From there we walked towards the Eiffel Tower, which became more beautiful with each step. It was magnificent; so towering and impressive in its construction. I found it breathtaking. I did make the climb to the top, pausing on the first tier to mail some post cards (yes, there is a post office up there). The view was incredible which made the climb all the more satisfying.
We celebrated this victory by dining in Montmartre at a charming restaurant founded in 1793.
Today we began the day with breakfast on the Rue Mouffetard – one of the oldest in the city. We enjoyed our coffee while watching the vendors set up shop, laying out tables of fruit and vegetables, bottles of wine, freshly butchered meats and fragrant displays of bread and cheese.

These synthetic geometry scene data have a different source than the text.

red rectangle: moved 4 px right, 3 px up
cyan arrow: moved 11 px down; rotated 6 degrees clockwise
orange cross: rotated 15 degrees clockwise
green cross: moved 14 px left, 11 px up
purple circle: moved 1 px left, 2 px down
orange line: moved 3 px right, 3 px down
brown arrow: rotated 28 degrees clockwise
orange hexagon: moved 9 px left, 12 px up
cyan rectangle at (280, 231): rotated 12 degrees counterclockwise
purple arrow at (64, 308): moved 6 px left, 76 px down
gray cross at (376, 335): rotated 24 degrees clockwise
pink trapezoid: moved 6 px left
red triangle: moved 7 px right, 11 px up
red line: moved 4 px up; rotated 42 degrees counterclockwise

We meandered through a light rain to the Mosque, a fabulous somewhat hidden gem on the left bank. The mosque was ornately tiled and surrounded two beautiful courtyards containing gardens of leafy palms and wisteria in full bloom. In the mosque is a cozy tea room, where we sipped tea while seated on ornate cushions, watching tiny birds flitting through the open doors. Betty Lou was delighted.

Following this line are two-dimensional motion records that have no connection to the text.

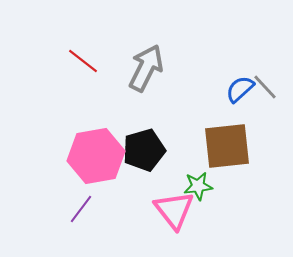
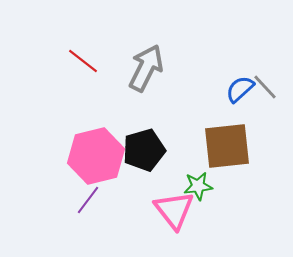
pink hexagon: rotated 4 degrees counterclockwise
purple line: moved 7 px right, 9 px up
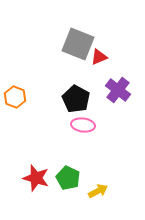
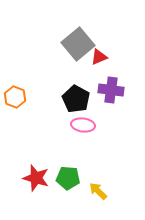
gray square: rotated 28 degrees clockwise
purple cross: moved 7 px left; rotated 30 degrees counterclockwise
green pentagon: rotated 20 degrees counterclockwise
yellow arrow: rotated 108 degrees counterclockwise
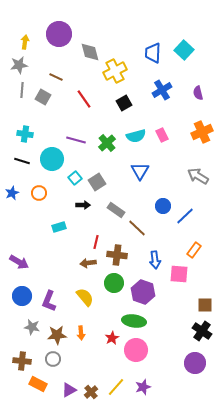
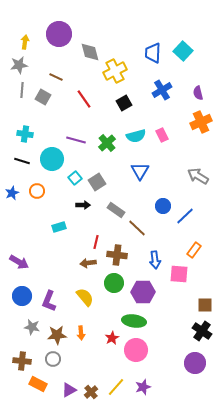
cyan square at (184, 50): moved 1 px left, 1 px down
orange cross at (202, 132): moved 1 px left, 10 px up
orange circle at (39, 193): moved 2 px left, 2 px up
purple hexagon at (143, 292): rotated 20 degrees counterclockwise
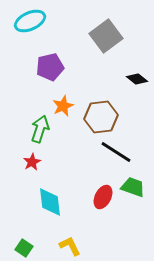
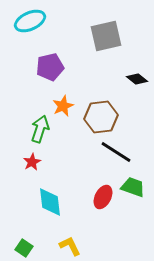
gray square: rotated 24 degrees clockwise
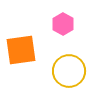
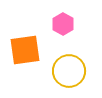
orange square: moved 4 px right
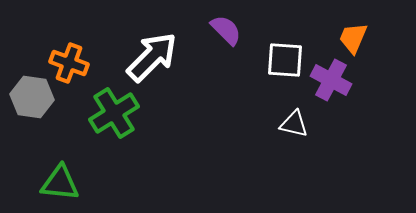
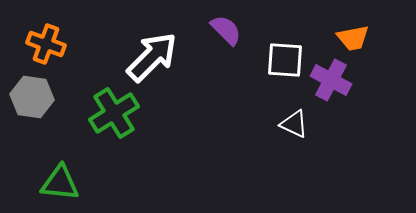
orange trapezoid: rotated 124 degrees counterclockwise
orange cross: moved 23 px left, 19 px up
white triangle: rotated 12 degrees clockwise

On the way to the metro, we strolled through the Jardins des Plantes and the zoo, where we saw wallabies.
The metro zipped us to the Catacombs, which I have wanted to see since highschool. We descended far beneath the street and the sewers to the labyrinth that was once a limestone quarry, but is now filled with the bones of millions of late 18th century corpses, arranged in decorative formation. The bones line the walls of the passages along with grim quotations about death. It was swell. (Dawn, you would have loved it.)
We followed our brush with death with a fantastic lunch at La Closerie des Lilas – the famous cafe where Hemmingway wrote “The Sun Also Rises”. We dined on white asparagus and mango risotto with prawns, red wine, espresso, and two classic French desserts: creme brulé and profitteroles (i had the latter). I ate what seemed like vats of the finest, darkest liquid chocolate imaginable. My head is still spinning.
Was that all? Not even close! We then went to the Museé D’Orsay for a tour of impressionist paintings in a magnificent setting.
We walked home along the banks of the Seine where we bought art from a painter.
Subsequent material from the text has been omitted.